This is really two compositions back to back. The first, 12′00″, is based on a recording at an elementary school. The second, 19′05″, comes from a recording of an outdoor evening party. These were made in Onishi, Gunma, Japan, in the course of an artist’s residency at Shiro Oni Studio, August–September 2017. The piece was exhibited during a regional fall arts festival held in Onishi at the end of September. Visitors were invited to climb a ladder to a lofted storage space in a disused brewery and sit in the dark listening to the piece, which played on loop.

I started by making field recordings using a Sony PCM-M10 with the onboard microphones. Then I sliced the recordings into overlapping segments a half-second long and extracted from each segment a large number of features describing the spectral envelope of the sound. Next I reinterpreted these features using a family of statistical learning techniques known as manifold learning. Finally I reassembled the segments in a new sequence according to where they fell on the manifold. If you sit and listen for five or ten minutes you’ll hear a subtle but definite change in the quality of the sound.
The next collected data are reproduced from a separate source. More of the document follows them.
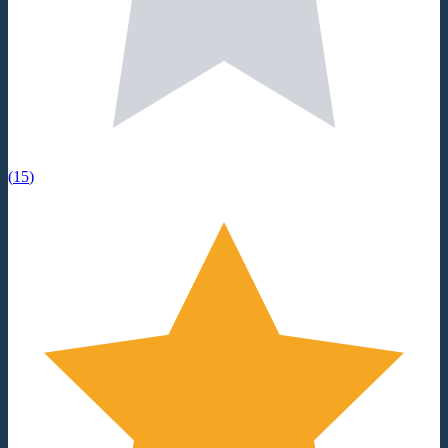
(
15
)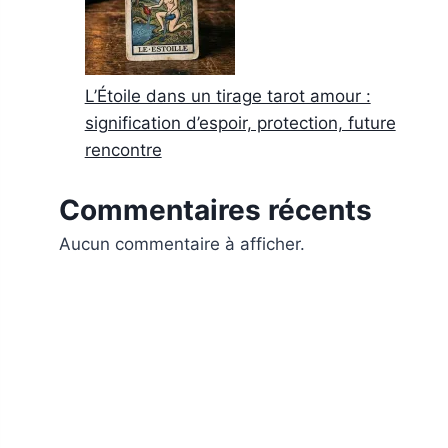
L’Étoile dans un tirage tarot amour :
signification d’espoir, protection, future
rencontre
Commentaires récents
Aucun commentaire à afficher.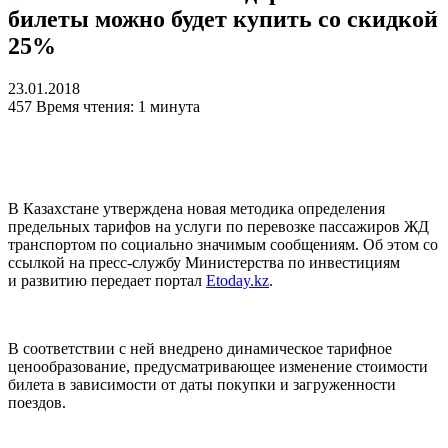
билеты можно будет купить со скидкой
25%
23.01.2018
457
Время чтения: 1 минута
В Казахстане утверждена новая методика определения
предельных тарифов на услуги по перевозке пассажиров ЖД
транспортом по социально значимым сообщениям. Об этом со
ссылкой на пресс-службу Министерства по инвестициям
и развитию передает портал
Etoday.kz
.
В соответствии с ней внедрено динамическое тарифное
ценообразование, предусматривающее изменение стоимости
билета в зависимости от даты покупки и загруженности
поездов.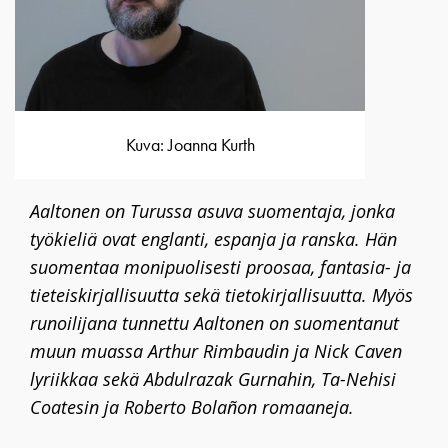
Kuva: Joanna Kurth
Aaltonen on Turussa asuva suomentaja, jonka
työkieliä ovat englanti, espanja ja ranska. Hän
suomentaa monipuolisesti proosaa, fantasia- ja
tieteiskirjallisuutta sekä tietokirjallisuutta. Myös
runoilijana tunnettu Aaltonen on suomentanut
muun muassa Arthur Rimbaudin ja Nick Caven
lyriikkaa sekä Abdulrazak Gurnahin, Ta-Nehisi
Coatesin ja Roberto Bolañon romaaneja.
For nerds. Sources were sampled at 48/24. Shingles of 500ms stepped at 250ms were analyzed to recover mel frequency cepstral coefficients and spectral flatnesses. The feature space comprised the first four central moments (arithmetic mean, variance, skewness, and kurtosis) of the first 13 MFCCs, along with the first four central moments of the first and second derivatives of the MFCCs, together with the first four central moments of the spectral flatness for binary-log fbands. This made for a feature space of cardinality 180. I experimented with a variety of locally linear embedding strategies before concluding that vanilla PCA yielded the best-sounding results, i.e., those that best allowed listeners to detect a trend in timbre over the course of the composition. The feature space strategy was inspired by Dupont and Ravet, “Improved audio classification using a novel non-linear dimensionality reduction ensemble approach.” Unlike Dupont and Ravet, I did not use t-SNE, in part because while it is well suited to categorical classification it does a poor job preserving neighborness. For details on filtering and justification of embedding strategy see the source code.